“Jehová me respondió y dijo: Escribe la visión, y declárala en tablas, para que corra el que leyere en ella. Aunque la visión tardará aún por un tiempo, mas se apresurará hacia el fin, y no mentirá; aunque tardare, espéralo, porque sin duda vendrá, no tardará” (Habacuc 2:2-3).

Por Pastor Enrique Torra

Cuando el Señor nos habla de invertir cierta cantidad de dinero en Su Reino, no lo hace solamente para mejorar la situación económica de la iglesia; sino que Él está levantando finanzas para nuestro propio futuro, para el tiempo en que nuestra visión, sueños y proyectos sean hechos realidad.

La visión que cada uno de nosotros tengamos acerca de nuestra familia, ministerio y los negocios es la que nos impulsa hacia las nuevas dimensiones de la vida. Para que la visión se cumpla, se necesitan recursos económicos, y Dios quiere proveernos todo lo que se necesita para que nuestro gozo sea cumplido. La Biblia dice: “Mi Dios, pues, suplirá todo lo que os falta conforme a sus riquezas en gloria en Cristo Jesús”. (Filipenses 4:19). Recuerde esta verdad: Dios no nos provee conforme a nuestras necesidades, sino conforme a sus riquezas. 

Repase y practique estos principios:

  1. Si desea prosperar es urgente renovar su mente y solo lo logrará a través del estudio y la obediencia de la Palabra de Dios.
  2. Dios quiere prosperarlo incluso de una forma más abundante de lo que usted mismo desea o se imagina.
  3. El futuro de sus finanzas y las de su familia depende en gran parte de su obediencia a los principios bíblicos. Por eso le conviene empezar hoy mismo a conocer y practicar esos principios bíblicos.
  4. Dios no va a empezar a hacer milagros en el área financiera solamente porque usted tiene una necesidad. Es necesario tener fe en Su Palabra para poder agradarle a Él y ver Su provisión sobrenatural manifestarse en su vida y familia.

Su cuadro mental cambiará totalmente en lo que concierne a las finanzas desde el momento que se disponga a creerle a Dios y ha obedecer estos principios. Este cuadro es una proyección de lo que usted aprende de la Biblia, es la semilla de fe de Dios obrando en su vida. Esta semilla es la fe que viene por el oír la Palabra de Dios y obedecerla.

El poder que usted tiene para pensar es su fuerza para tener fe. Su fe es la visión o el cuadro que ve en su mente o espíritu, basado en lo que la Biblia dice acerca de usted mismo. Es el cuadro que representa las posibilidades milagrosas que existen con Dios obrando en usted. 

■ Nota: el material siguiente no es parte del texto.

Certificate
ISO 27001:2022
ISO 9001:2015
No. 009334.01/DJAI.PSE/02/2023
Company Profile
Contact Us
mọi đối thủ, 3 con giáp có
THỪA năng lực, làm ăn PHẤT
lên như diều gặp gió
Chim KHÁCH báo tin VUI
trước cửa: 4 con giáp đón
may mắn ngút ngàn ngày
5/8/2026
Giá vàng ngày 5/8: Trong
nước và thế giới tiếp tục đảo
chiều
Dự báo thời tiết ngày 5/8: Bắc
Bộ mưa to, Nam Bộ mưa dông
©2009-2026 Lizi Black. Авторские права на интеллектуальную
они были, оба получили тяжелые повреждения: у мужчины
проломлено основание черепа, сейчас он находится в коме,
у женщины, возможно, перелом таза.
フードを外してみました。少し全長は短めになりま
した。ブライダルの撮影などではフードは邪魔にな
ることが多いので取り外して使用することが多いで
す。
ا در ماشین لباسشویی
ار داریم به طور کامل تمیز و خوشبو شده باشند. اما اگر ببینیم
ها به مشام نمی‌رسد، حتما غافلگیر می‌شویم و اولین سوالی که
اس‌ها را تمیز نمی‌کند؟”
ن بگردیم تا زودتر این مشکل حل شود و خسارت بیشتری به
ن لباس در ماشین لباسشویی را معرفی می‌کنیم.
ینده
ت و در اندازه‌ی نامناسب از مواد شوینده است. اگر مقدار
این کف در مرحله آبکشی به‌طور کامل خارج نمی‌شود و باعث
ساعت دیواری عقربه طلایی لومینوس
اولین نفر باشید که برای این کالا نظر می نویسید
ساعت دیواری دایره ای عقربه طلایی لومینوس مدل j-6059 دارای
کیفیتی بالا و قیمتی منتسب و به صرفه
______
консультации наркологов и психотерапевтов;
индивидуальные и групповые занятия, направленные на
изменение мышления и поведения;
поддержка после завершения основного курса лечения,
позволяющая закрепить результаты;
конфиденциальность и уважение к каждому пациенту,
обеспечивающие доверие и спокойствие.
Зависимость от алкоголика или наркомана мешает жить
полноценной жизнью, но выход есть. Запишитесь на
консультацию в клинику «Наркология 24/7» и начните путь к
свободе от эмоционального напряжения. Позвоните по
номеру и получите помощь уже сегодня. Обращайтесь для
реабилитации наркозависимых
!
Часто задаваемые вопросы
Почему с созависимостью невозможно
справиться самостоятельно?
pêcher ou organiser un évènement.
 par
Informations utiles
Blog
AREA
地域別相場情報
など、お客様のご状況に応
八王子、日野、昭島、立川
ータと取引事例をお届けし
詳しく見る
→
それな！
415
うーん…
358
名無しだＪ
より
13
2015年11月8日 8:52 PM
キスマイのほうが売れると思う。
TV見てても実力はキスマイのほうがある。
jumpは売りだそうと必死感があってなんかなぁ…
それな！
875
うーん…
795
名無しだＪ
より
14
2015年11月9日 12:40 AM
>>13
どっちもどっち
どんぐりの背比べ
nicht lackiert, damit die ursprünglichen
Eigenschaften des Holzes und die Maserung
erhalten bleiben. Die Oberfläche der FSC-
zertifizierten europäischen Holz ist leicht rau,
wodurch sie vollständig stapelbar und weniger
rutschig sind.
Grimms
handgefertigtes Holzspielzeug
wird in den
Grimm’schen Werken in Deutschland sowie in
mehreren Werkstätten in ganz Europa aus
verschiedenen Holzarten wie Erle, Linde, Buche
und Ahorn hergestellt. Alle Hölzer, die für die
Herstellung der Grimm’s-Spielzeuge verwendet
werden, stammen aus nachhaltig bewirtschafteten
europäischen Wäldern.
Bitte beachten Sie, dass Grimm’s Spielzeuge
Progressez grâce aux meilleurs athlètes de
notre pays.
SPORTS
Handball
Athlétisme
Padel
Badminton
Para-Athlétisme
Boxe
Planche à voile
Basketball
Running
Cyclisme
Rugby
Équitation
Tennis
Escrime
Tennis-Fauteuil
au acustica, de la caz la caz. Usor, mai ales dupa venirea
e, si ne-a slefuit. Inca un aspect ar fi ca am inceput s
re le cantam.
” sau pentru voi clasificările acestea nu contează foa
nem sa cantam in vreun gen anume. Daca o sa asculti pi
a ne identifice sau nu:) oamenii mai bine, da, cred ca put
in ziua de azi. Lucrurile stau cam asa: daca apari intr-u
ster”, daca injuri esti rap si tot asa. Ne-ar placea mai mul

Usted tiene ahora una nueva identidad en Cristo. Su nueva identidad se ha hecho posible debido a que Jesucristo, como sustituto suyo, murió en su lugar con el fin de liberarlo de la condenación y castigo que sus pecados merecían. 

Ahora usted ha sido restaurado con Dios.  Nada jamás puede interponerse entre usted y Dios para acusarle, amenazarle con juicio o llenarle con culpa, temor o inferioridad. En consecuencia ahora que usted ha sido restaurado, es la nueva creación maravillosa que Dios diseño originalmente; por lo tanto póngase de pie como un representante viviente de Dios obrando en esta tierra.  Este es el único modo que Dios tiene de realizar en usted Su sueño, Su ideal original. 

De esa forma “Emmanuel” (Dios con nosotros) se vuelve a mostrar ahora en usted como lo hizo en Jesucristo. Ahora usted está como en casa con Dios y Dios esta a gusto con usted, lo cual era Su sueño para con usted. 

Dios es bueno y afluente, El quiere que usted disfrute las cosas buenas que El creó en este planeta. Tenga en cuenta que Dios debe ocupar siempre el primer lugar en su vida. La Biblia dice: “Sino acuérdate de Jehová tu Dios, porque Él te da el poder para hacer las riquezas, a fin de confirmar su pacto que juró a tus padres, como en este día” (Deuteronomio 8:18). ESTA ES UNA BUENA SEMANA, CON DIOS TODO ES POSIBLE. LOS BENDIGO.